**Dataset entries**
------------

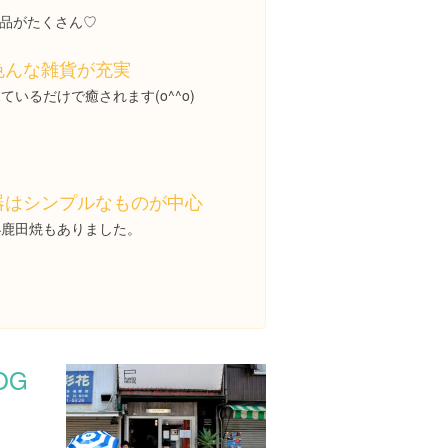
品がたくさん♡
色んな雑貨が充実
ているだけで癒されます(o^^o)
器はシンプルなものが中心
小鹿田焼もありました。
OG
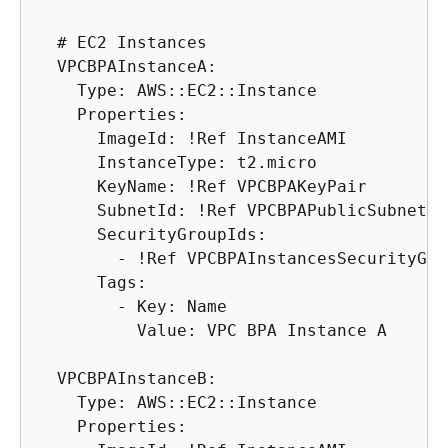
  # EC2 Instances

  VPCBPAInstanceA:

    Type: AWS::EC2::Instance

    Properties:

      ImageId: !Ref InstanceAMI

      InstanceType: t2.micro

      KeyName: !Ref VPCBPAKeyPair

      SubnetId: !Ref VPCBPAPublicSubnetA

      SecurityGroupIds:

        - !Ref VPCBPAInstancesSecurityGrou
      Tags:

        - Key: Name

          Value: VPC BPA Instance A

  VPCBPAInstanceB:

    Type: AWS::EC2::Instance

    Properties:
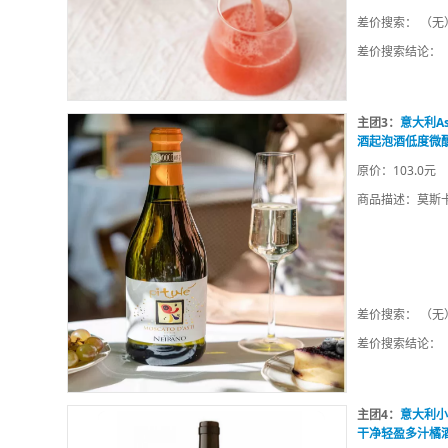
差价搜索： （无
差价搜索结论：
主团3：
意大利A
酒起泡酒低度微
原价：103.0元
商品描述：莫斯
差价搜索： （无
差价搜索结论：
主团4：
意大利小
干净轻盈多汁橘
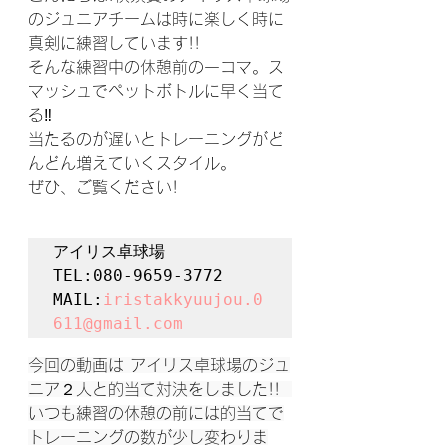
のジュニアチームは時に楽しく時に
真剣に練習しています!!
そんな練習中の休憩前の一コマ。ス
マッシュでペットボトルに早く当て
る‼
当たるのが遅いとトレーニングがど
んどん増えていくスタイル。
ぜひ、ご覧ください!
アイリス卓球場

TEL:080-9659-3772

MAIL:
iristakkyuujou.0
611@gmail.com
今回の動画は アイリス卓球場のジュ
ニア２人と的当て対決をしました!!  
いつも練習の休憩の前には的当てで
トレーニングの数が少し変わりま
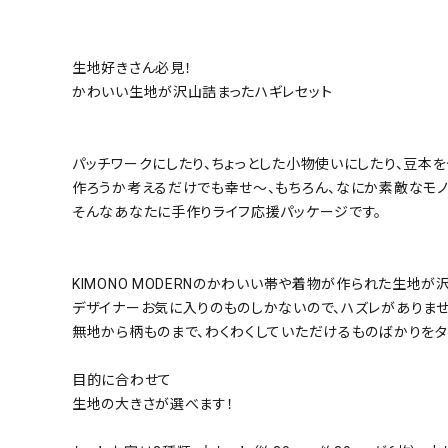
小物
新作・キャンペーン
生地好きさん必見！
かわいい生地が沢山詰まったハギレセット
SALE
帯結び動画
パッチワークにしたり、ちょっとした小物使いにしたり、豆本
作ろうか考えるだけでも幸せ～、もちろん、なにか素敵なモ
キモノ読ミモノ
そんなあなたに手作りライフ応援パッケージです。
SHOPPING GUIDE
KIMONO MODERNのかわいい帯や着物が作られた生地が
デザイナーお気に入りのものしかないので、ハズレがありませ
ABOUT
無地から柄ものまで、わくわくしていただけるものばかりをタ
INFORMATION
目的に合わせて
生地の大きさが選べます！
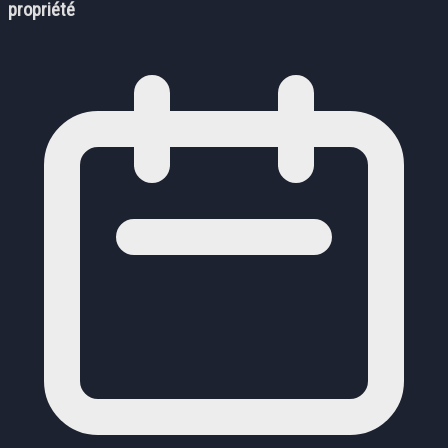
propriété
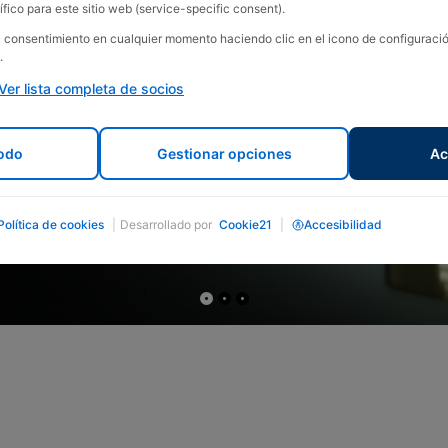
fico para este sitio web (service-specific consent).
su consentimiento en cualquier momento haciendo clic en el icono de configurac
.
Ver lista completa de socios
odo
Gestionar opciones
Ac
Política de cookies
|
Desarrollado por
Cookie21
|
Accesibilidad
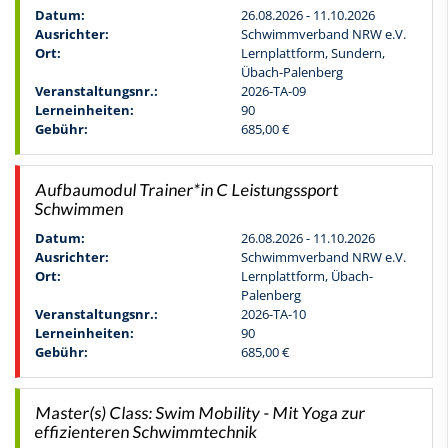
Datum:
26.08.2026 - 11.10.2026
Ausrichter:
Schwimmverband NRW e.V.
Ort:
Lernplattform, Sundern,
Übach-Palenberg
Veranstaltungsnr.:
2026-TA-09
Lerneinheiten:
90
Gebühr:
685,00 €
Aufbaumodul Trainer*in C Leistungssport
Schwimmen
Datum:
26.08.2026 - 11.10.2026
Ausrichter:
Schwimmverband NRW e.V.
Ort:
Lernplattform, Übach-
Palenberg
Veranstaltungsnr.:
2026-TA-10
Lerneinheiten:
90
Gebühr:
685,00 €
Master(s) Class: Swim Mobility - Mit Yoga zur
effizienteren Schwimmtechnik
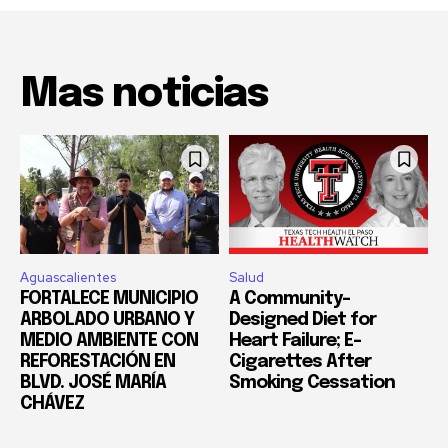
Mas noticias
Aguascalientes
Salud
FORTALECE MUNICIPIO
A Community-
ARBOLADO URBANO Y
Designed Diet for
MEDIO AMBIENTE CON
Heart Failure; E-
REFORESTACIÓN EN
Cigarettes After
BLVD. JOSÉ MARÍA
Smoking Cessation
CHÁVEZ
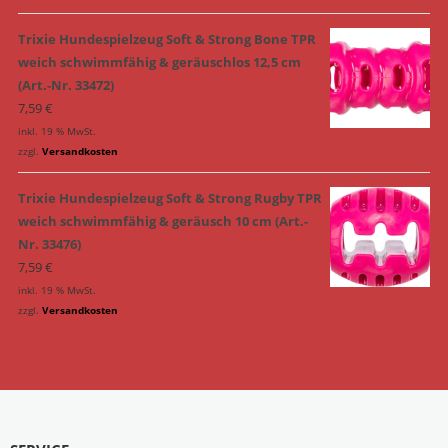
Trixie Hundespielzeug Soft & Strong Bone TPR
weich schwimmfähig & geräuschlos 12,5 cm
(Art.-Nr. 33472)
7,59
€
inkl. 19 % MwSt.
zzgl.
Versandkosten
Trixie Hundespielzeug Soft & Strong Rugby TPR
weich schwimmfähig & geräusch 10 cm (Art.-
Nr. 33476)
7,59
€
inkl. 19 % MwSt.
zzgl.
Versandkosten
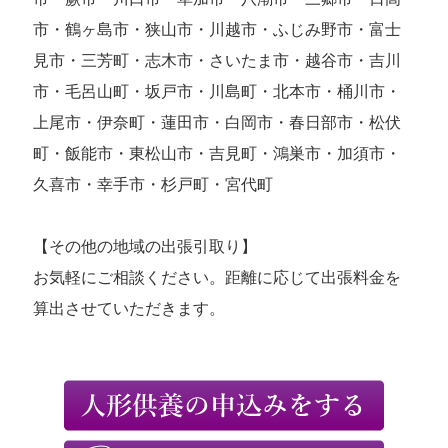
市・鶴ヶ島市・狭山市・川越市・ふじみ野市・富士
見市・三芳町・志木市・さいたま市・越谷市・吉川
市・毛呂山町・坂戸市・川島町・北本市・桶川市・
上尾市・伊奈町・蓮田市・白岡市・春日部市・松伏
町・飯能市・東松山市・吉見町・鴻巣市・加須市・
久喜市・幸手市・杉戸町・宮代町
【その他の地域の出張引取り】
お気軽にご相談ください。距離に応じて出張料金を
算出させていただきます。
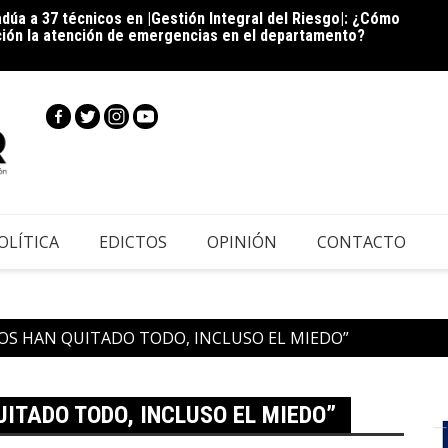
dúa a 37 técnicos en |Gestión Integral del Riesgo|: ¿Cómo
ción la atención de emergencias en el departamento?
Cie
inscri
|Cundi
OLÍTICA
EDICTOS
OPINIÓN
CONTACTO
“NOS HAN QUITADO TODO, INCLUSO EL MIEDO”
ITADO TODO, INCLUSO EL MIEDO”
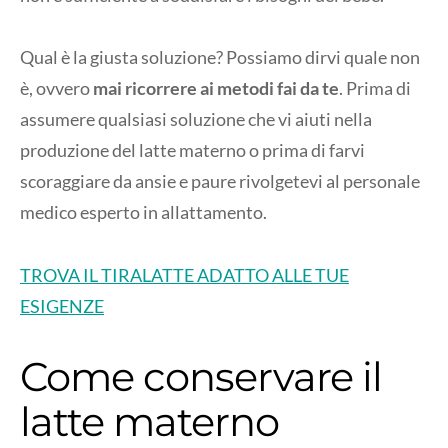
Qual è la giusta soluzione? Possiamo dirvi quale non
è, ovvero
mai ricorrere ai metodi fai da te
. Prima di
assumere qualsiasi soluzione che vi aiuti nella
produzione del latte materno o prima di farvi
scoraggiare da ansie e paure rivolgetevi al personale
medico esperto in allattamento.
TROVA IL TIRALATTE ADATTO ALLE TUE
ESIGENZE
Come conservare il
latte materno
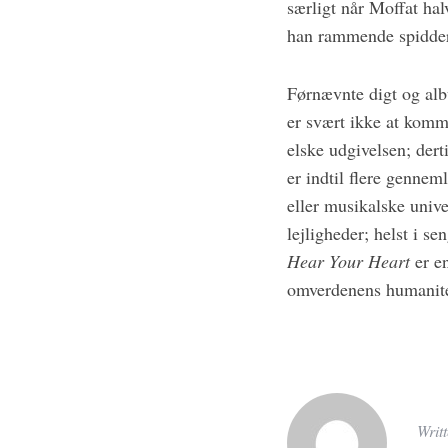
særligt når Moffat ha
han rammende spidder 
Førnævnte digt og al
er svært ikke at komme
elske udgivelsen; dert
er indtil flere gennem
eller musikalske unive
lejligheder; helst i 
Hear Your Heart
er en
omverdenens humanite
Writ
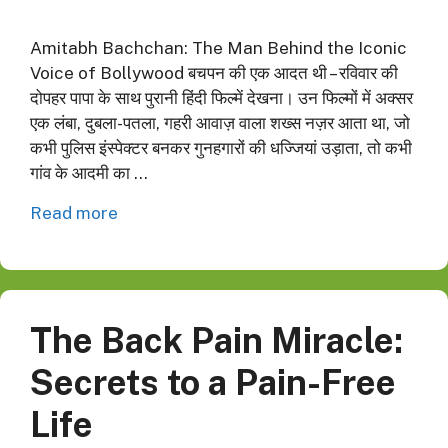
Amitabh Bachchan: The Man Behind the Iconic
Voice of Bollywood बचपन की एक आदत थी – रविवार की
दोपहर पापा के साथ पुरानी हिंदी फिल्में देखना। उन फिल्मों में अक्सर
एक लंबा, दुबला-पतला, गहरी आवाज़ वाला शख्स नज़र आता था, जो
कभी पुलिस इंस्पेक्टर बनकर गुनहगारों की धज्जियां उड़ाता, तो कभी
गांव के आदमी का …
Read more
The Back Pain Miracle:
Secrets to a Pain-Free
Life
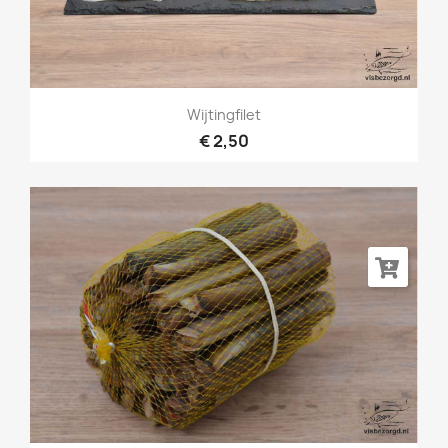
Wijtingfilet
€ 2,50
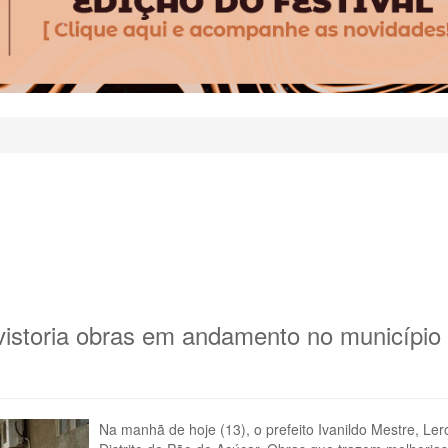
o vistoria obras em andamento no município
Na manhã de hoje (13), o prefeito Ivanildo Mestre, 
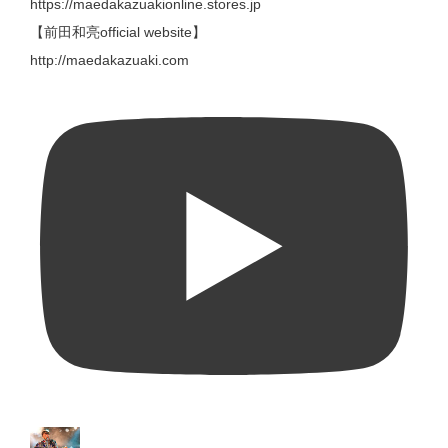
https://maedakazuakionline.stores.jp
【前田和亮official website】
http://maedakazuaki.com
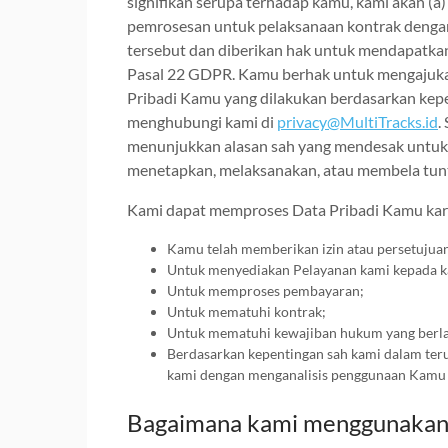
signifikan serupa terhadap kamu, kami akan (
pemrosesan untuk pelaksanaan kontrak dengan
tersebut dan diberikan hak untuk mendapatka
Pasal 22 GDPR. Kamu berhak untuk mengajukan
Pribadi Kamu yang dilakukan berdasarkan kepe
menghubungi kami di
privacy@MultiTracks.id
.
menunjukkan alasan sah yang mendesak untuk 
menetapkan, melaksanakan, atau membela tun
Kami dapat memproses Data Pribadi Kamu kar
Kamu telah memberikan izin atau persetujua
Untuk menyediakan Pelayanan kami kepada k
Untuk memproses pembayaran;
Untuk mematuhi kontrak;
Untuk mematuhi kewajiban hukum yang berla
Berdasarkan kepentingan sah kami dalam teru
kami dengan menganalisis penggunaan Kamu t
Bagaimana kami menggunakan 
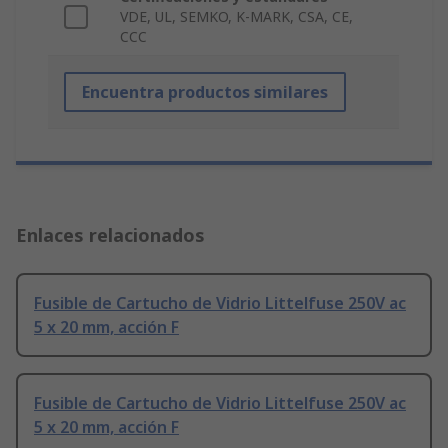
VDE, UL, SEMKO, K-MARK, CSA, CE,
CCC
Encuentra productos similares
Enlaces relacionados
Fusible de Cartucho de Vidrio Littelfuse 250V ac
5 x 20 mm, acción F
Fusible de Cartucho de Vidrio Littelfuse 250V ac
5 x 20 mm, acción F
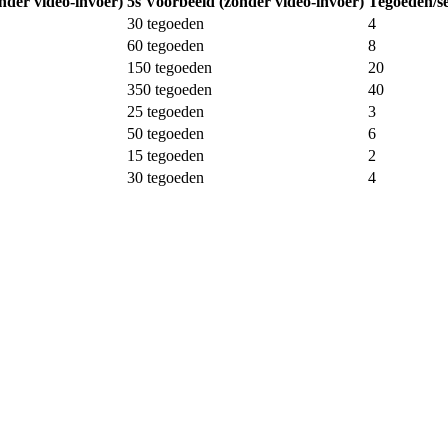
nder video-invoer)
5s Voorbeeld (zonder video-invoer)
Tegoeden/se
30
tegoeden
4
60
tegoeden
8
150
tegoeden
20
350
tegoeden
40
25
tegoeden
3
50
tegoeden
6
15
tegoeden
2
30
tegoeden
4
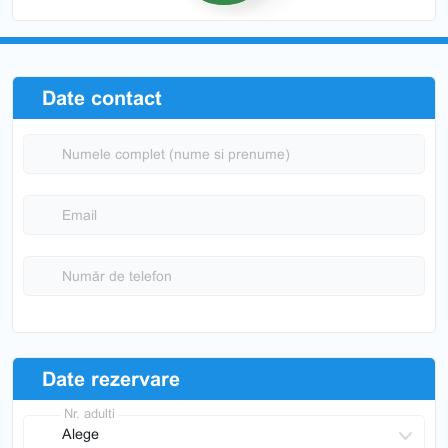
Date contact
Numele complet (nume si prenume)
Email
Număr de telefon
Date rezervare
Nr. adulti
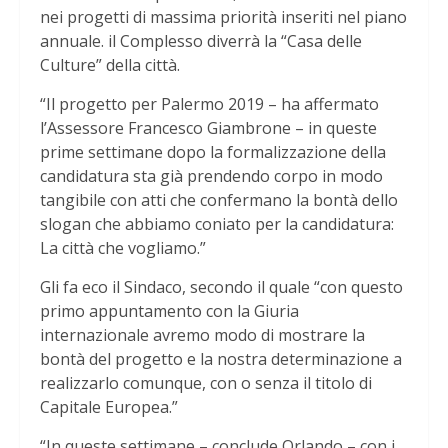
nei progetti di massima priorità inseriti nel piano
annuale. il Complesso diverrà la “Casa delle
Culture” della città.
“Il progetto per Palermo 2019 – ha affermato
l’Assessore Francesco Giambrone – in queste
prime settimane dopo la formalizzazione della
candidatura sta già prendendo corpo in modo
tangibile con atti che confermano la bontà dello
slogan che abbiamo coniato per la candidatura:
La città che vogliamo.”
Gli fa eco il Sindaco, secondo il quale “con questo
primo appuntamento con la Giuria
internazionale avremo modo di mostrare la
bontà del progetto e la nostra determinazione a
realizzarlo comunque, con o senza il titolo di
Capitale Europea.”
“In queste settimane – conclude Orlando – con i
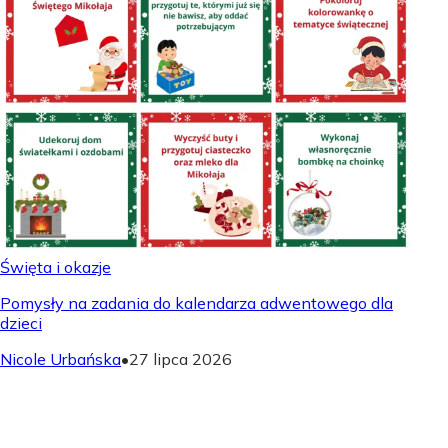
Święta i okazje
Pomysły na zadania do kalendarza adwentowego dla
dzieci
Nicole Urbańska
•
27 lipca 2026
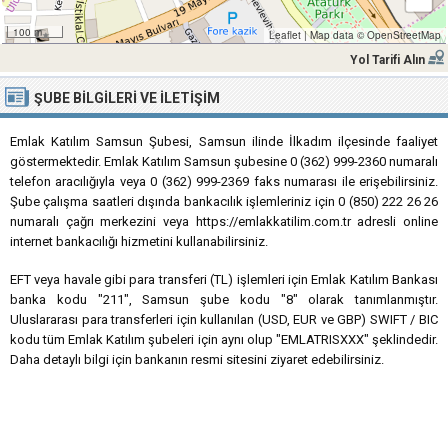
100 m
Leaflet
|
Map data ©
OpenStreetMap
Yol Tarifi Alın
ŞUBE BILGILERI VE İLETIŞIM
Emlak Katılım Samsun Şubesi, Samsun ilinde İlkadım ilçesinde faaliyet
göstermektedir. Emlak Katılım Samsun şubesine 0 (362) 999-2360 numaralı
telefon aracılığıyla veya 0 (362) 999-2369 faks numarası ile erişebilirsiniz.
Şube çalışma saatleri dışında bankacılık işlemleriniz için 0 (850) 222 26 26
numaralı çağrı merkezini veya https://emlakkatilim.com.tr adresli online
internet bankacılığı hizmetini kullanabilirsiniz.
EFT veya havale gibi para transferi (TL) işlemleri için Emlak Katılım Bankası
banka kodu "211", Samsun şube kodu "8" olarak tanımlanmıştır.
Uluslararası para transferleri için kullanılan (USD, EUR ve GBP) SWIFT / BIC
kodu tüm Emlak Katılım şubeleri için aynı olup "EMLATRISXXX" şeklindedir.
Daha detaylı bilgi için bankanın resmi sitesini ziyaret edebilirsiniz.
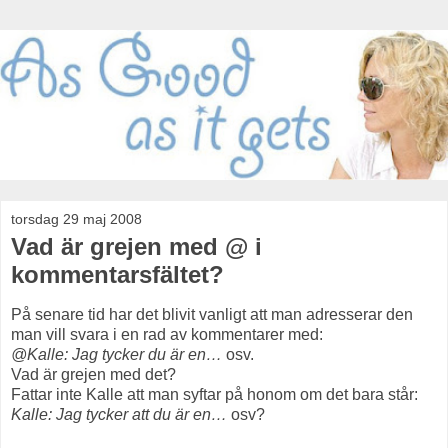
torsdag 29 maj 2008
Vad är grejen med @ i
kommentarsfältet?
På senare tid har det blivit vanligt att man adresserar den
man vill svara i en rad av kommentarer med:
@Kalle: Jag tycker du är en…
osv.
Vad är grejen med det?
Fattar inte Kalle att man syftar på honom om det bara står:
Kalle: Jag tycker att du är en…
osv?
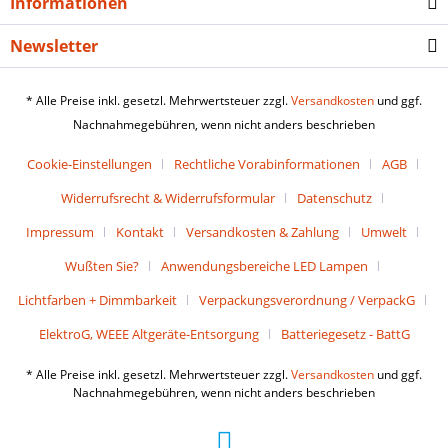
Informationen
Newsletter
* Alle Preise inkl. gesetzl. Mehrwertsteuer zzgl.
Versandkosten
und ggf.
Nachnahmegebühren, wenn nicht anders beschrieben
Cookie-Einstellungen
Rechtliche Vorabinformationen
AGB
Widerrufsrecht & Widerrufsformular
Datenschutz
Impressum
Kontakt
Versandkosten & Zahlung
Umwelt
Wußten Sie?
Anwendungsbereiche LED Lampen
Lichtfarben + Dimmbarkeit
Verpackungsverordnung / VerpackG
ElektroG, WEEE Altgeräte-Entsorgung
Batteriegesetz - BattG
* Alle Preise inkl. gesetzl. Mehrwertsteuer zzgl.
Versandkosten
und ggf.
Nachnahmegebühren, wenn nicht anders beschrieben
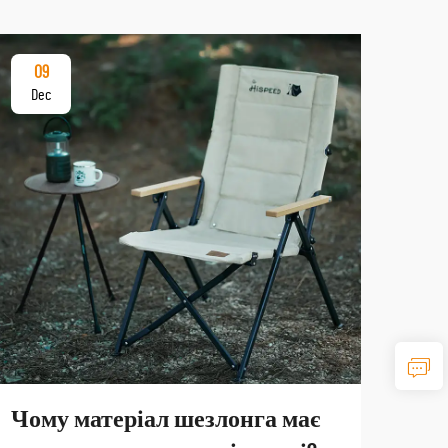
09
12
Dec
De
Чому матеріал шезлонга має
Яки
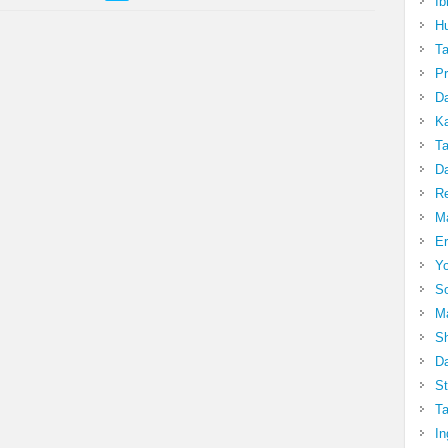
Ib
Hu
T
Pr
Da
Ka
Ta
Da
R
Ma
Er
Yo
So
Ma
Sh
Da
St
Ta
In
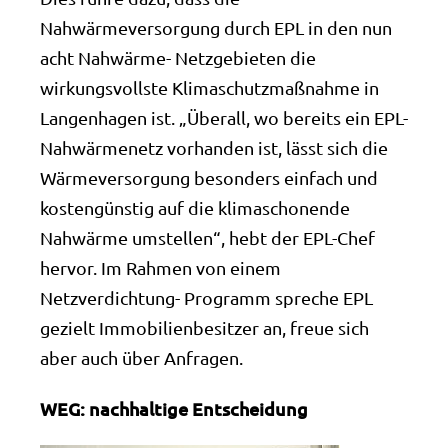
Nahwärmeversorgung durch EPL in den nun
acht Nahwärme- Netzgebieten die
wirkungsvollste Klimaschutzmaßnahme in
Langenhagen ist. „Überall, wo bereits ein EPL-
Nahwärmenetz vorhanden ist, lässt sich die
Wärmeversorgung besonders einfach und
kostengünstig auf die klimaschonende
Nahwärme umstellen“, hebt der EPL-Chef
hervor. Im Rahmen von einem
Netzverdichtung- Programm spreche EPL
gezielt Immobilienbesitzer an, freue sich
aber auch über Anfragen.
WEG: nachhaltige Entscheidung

------------

**Work instructions**
Copy word for word only the lines above from the one with "Numele complet (nume si prenume)" through the one with "göstermektedir. Emlak Katılım". Leave pictures out.

**Task result**
Numele complet (nume si prenume)
Email
Număr de telefon
Date rezervare
Nr. adulti
nei progetti di massima priorità inseriti nel piano
annuale. il Complesso diverrà la “Casa delle
Culture” della città.
“Il progetto per Palermo 2019 – ha affermato
l’Assessore Francesco Giambrone – in queste
prime settimane dopo la formalizzazione della
candidatura sta già prendendo corpo in modo
tangibile con atti che confermano la bontà dello
slogan che abbiamo coniato per la candidatura:
La città che vogliamo.”
Gli fa eco il Sindaco, secondo il quale “con questo
primo appuntamento con la Giuria
internazionale avremo modo di mostrare la
bontà del progetto e la nostra determinazione a
realizzarlo comunque, con o senza il titolo di
Capitale Europea.”
“In queste settimane – conclude Orlando – con i
Święta i okazje
Pomysły na zadania do kalendarza adwentowego dla
dzieci
Nicole Urbańska
•
27 lipca 2026
100 m
Leaflet
|
Map data ©
OpenStreetMap
Yol Tarifi Alın
ŞUBE BILGILERI VE İLETIŞIM
Emlak Katılım Samsun Şubesi, Samsun ilinde İlkadım ilçesinde faaliyet
göstermektedir. Emlak Katılım Samsun şubesine 0 (362) 999-2360 numaralı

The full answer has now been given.